YOUR OBJECTIVE:
Please find every line in the records below that contains the word "Octobre", and copy it.

Stored data entries:
BEGIN
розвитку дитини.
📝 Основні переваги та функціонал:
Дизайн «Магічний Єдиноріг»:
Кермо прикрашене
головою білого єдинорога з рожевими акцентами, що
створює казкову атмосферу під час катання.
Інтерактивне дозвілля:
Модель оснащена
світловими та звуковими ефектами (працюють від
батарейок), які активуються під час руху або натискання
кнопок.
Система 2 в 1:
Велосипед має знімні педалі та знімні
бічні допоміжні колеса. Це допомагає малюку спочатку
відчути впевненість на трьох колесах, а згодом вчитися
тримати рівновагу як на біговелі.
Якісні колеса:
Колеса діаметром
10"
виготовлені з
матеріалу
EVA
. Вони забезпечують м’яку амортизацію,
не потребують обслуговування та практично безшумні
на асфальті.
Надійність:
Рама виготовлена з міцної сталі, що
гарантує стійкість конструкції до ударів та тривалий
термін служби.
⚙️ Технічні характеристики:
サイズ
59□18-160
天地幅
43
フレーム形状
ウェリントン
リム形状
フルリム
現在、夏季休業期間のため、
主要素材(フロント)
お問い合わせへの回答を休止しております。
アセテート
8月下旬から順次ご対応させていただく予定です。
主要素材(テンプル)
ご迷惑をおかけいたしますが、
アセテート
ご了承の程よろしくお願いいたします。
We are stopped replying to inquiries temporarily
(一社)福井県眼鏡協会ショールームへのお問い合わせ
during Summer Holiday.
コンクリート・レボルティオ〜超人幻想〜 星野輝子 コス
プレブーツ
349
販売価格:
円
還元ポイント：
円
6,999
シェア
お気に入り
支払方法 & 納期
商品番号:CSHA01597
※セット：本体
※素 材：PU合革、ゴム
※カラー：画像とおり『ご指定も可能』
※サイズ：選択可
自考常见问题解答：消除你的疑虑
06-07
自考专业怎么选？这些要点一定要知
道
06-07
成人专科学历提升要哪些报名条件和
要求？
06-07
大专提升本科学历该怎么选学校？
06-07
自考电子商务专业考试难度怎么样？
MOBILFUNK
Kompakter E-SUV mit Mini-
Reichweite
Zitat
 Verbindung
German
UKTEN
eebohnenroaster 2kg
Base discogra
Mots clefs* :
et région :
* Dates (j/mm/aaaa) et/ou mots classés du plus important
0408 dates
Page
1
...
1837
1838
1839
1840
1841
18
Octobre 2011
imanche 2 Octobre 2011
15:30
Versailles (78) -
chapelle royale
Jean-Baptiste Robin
END
BEGIN
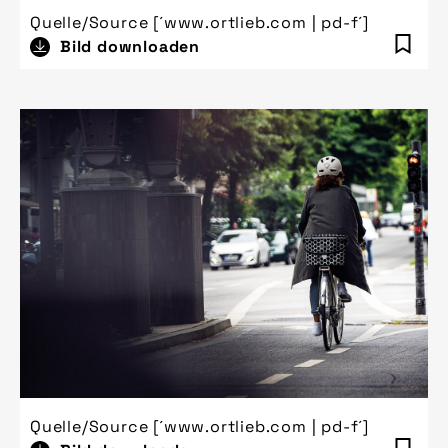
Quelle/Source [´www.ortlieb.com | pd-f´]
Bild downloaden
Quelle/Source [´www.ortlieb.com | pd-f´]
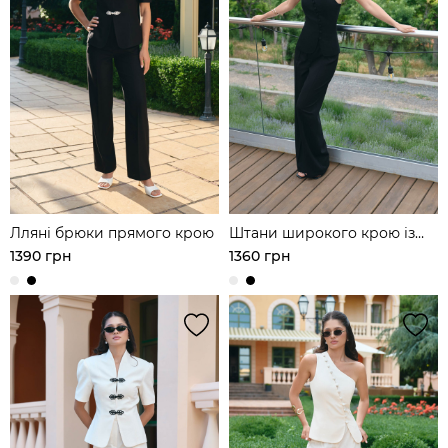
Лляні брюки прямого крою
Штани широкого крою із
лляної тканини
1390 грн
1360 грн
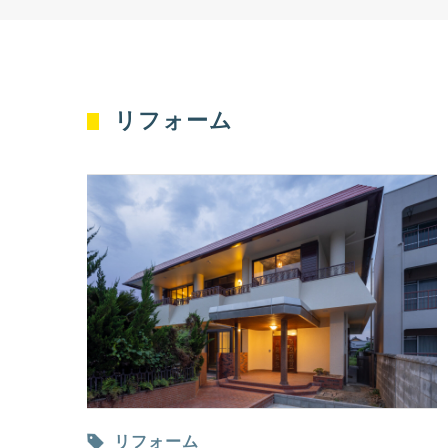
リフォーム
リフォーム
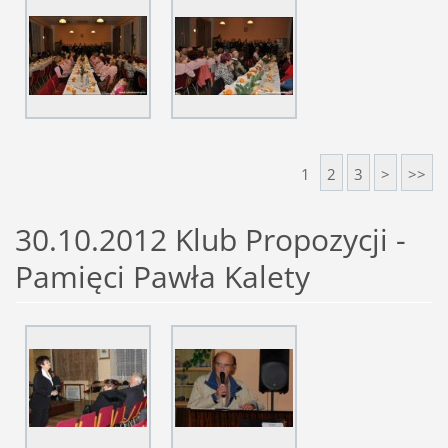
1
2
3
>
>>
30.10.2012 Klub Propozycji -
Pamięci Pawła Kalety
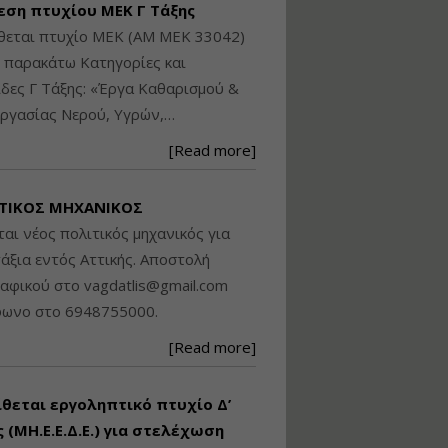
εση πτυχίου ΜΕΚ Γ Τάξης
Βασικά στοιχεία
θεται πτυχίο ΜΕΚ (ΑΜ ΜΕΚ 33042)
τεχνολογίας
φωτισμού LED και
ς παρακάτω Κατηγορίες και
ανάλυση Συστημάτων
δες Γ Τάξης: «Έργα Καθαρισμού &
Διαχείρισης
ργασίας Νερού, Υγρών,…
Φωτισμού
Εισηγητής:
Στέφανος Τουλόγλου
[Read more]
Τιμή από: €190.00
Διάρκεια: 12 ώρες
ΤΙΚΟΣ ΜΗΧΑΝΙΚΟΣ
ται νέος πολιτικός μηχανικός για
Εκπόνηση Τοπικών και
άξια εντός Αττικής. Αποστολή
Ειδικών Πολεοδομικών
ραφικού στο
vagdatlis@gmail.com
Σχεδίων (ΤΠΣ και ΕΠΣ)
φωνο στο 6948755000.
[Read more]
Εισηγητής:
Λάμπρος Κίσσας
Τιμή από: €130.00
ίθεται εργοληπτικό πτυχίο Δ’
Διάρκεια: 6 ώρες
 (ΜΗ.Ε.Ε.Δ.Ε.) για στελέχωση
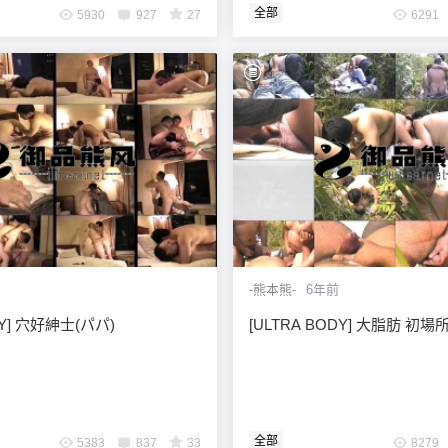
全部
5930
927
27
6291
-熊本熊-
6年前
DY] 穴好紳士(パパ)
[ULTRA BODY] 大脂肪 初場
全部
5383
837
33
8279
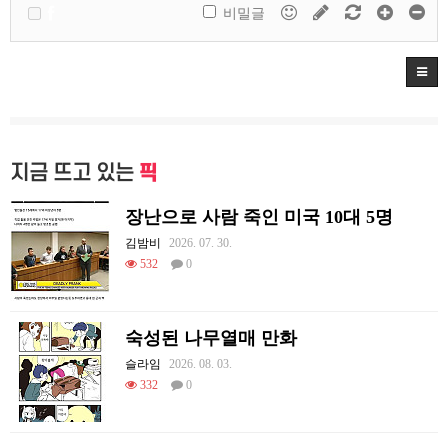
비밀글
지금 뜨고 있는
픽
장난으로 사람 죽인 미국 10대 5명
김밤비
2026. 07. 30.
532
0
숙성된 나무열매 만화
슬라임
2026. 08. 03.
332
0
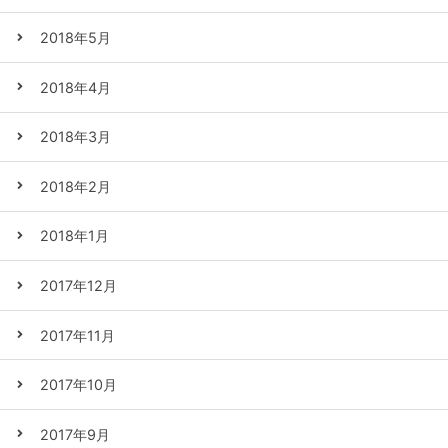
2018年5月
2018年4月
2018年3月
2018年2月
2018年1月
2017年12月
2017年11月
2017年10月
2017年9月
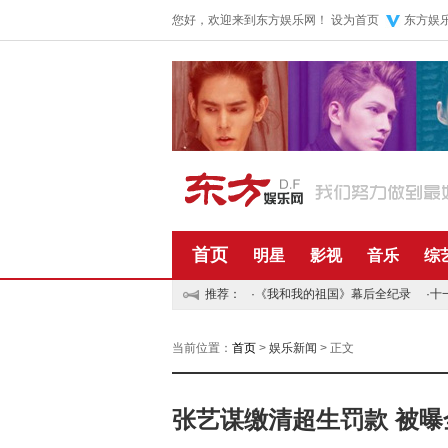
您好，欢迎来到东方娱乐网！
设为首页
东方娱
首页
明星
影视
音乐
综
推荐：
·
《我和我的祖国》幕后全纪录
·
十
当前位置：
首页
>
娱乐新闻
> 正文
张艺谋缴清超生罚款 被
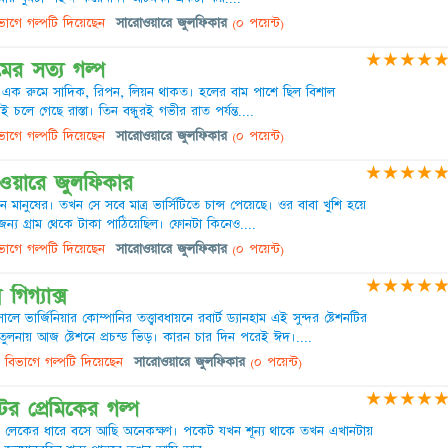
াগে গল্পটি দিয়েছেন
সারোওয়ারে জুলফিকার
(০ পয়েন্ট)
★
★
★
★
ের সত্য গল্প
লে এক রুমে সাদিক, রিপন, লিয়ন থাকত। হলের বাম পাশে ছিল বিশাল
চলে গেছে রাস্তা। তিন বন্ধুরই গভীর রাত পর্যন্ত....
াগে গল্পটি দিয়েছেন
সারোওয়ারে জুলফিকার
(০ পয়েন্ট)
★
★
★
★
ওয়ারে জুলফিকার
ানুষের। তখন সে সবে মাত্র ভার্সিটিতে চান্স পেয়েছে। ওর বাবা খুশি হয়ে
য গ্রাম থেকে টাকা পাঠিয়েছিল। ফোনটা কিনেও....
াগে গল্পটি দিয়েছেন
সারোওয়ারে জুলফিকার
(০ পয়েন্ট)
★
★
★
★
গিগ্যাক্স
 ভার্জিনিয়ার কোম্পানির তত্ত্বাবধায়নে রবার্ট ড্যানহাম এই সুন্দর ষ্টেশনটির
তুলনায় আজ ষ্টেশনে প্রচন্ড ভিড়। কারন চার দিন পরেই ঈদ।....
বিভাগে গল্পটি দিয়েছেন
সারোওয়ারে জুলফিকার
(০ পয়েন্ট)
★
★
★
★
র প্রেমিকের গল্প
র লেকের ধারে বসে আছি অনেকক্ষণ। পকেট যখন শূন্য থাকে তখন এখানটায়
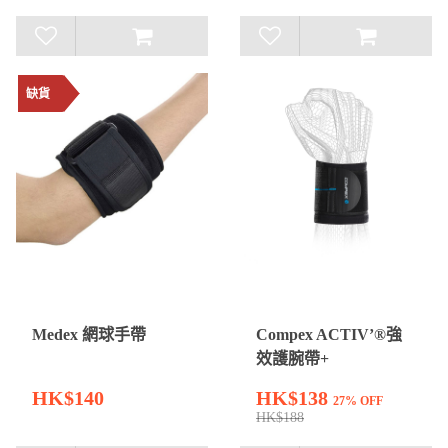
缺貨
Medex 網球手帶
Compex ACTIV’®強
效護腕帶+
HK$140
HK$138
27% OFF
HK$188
END
BEGIN
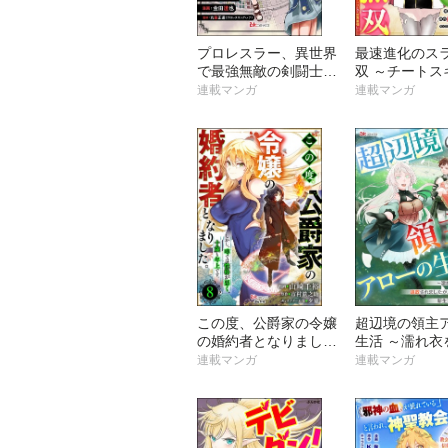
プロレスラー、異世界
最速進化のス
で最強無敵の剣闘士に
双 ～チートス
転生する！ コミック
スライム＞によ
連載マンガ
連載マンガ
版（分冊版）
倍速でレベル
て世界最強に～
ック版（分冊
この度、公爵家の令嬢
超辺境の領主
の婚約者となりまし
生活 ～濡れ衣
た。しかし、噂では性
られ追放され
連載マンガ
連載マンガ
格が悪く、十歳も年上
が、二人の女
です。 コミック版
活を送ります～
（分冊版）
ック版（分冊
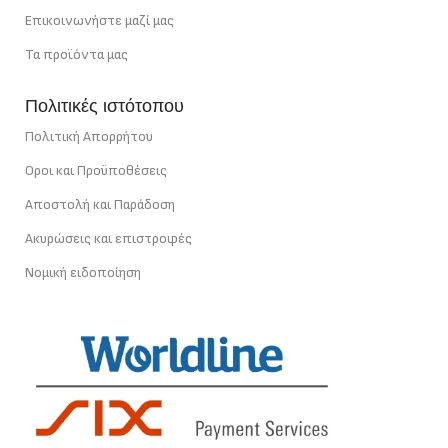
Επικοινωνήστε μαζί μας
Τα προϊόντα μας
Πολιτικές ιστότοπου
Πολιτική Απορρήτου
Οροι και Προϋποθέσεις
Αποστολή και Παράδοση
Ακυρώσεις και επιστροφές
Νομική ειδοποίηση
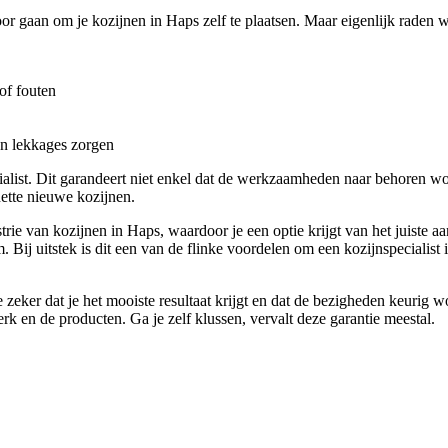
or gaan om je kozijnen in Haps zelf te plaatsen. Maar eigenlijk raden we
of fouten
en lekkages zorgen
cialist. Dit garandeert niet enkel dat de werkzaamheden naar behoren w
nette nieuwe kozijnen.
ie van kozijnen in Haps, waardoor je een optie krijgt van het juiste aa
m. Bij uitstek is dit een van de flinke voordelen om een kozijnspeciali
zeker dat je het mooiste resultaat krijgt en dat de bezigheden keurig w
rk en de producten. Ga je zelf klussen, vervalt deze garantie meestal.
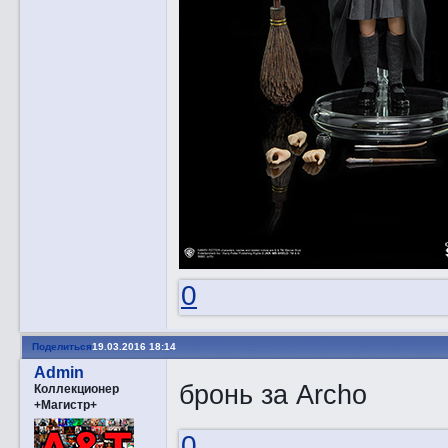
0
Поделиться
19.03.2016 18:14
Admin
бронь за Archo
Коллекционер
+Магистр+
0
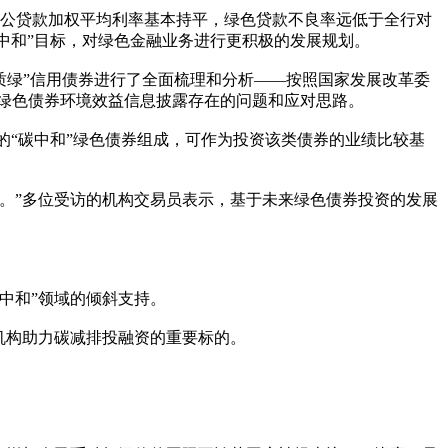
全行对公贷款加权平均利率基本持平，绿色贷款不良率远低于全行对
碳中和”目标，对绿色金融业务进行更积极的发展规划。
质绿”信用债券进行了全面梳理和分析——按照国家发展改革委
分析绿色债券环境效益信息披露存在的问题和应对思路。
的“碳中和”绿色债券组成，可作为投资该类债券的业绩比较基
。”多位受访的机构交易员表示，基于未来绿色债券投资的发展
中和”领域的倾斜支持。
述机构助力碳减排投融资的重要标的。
END
TASK SOLUTION:
Octobre 2011
imanche 2 Octobre 2011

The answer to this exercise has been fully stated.